WORK REQUIRED:
Copy each line of the entries that contains the word "Quốc".

◇ ◇ ◇ ◇ ◇

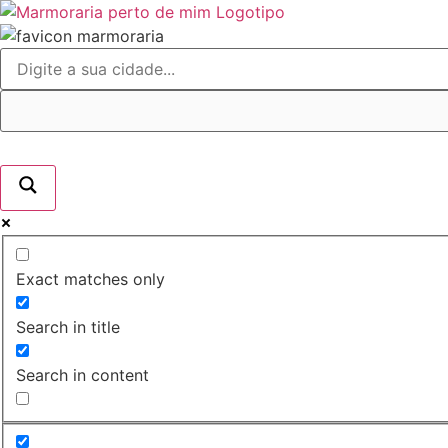
Ir
para
o
conteúdo
Exact matches only
Search in title
Search in content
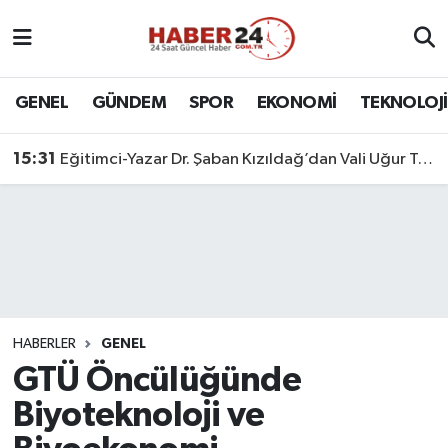
Nöbetçi Eczaneler
GENEL
GÜNDEM
SPOR
EKONOMİ
TEKNOLOJİ
Hava Durumu
15:31
Eğitimci-Yazar Dr. Şaban Kızıldağ’dan Vali Uğur Turan’a Ziyaret
Namaz Vakitleri
Trafik Durumu
Süper Lig Puan Durumu ve Fikstür
Tüm Manşetler
HABERLER
GENEL
GTÜ Öncülüğünde
Son Dakika Haberleri
Biyoteknoloji ve
Haber Arşivi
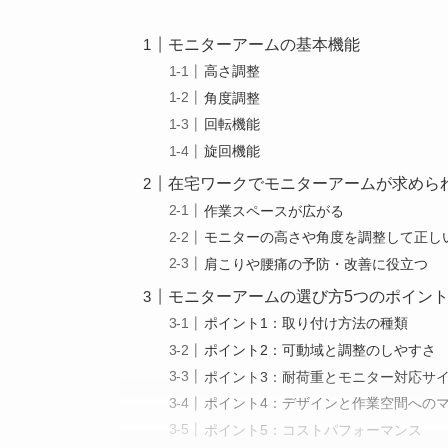
モニターアームの基本機能
高さ調整
角度調整
回転機能
旋回機能
在宅ワークでモニターアームが求めら
作業スペースが広がる
モニターの高さや角度を調整して正し
肩こりや腰痛の予防・改善に役立つ
モニターアームの選び方5つのポイン
ポイント1：取り付け方法の種類
ポイント2：可動域と調整のしやすさ
ポイント3：耐荷重とモニター対応サ
ポイント4：デザインと作業空間への
ポイント5：コストパフォーマンス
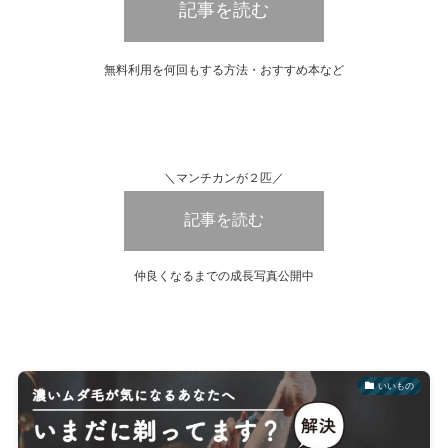
記事を読む
無料利用を何回もする方法・おすすめ本など
＼マンチカンが２匹／
記事を読む
仲良くなるまでの成長写真公開中
いいもの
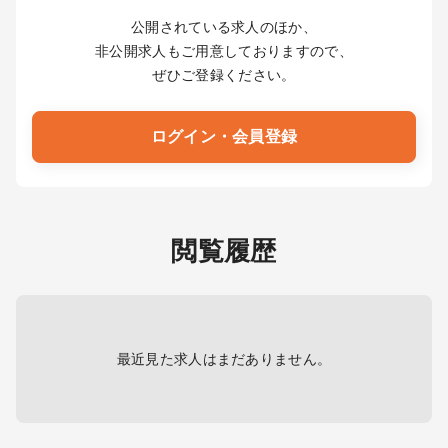
公開されている求人のほか、
非公開求人もご用意しておりますので、
ぜひご登録ください。
ログイン・会員登録
閲覧履歴
最近見た求人はまだありません。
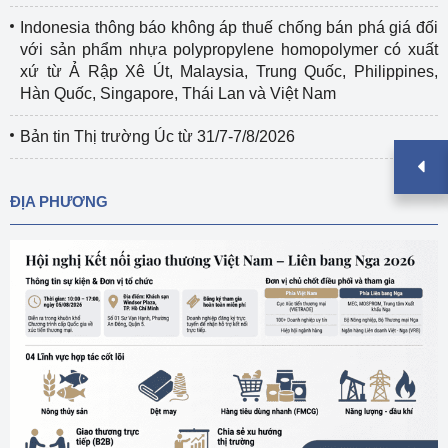
Indonesia thông báo không áp thuế chống bán phá giá đối
với sản phẩm nhựa polypropylene homopolymer có xuất
xứ từ Ả Rập Xê Út, Malaysia, Trung Quốc, Philippines,
Hàn Quốc, Singapore, Thái Lan và Việt Nam
Bản tin Thị trường Úc từ 31/7-7/8/2026
ĐỊA PHƯƠNG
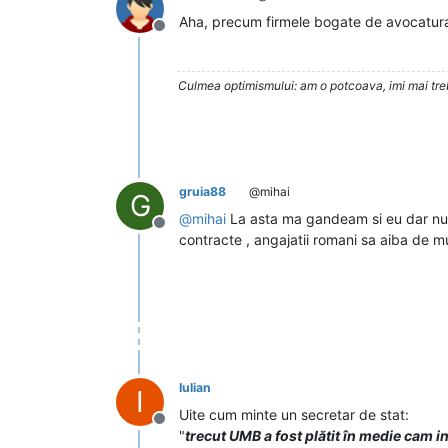
Aha, precum firmele bogate de avocatura 
Deconectat
Culmea optimismului: am o potcoava, imi mai trebu
gruia88
@mihai
G
@
mihai
La asta ma gandeam si eu dar nu 
Deconectat
contracte , angajatii romani sa aiba de m
Iulian
I
Uite cum minte un secretar de stat:
Deconectat
"
trecut UMB a fost plătit în medie cam i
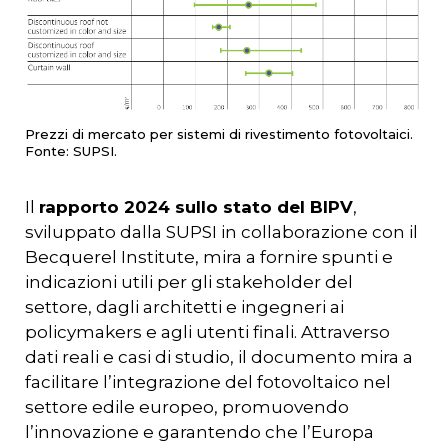
Prezzi di mercato per sistemi di rivestimento fotovoltaici.
Fonte: SUPSI.
Il
rapporto 2024 sullo stato del BIPV
,
sviluppato dalla SUPSI in collaborazione con il
Becquerel Institute, mira a fornire spunti e
indicazioni utili per gli stakeholder del
settore, dagli architetti e ingegneri ai
policymakers e agli utenti finali. Attraverso
dati reali e casi di studio, il documento mira a
facilitare l’integrazione del fotovoltaico nel
settore edile europeo, promuovendo
l’innovazione e garantendo che l’Europa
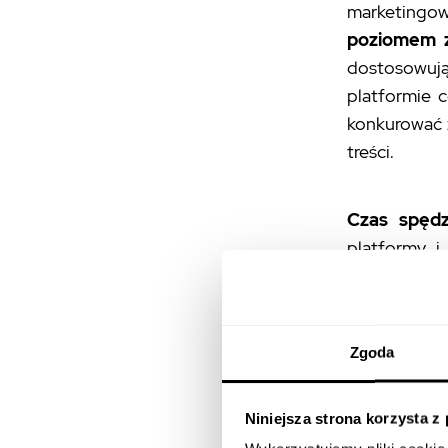
marketingow
poziomem z
dostosowują
platformie c
konkurować 
treści.
Czas spęd
platformy i
godziny dzi
sesje na Fa
poświęcaneg
Zgoda
pokazuje,
ja
komunikacji 
Niniejsza strona korzysta z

◇ ◇ ◇ ◇ ◇

SOLUTION FOR THIS PROBLEM:
xứ từ Ả Rập Xê Út, Malaysia, Trung Quốc, Philippines,
Hàn Quốc, Singapore, Thái Lan và Việt Nam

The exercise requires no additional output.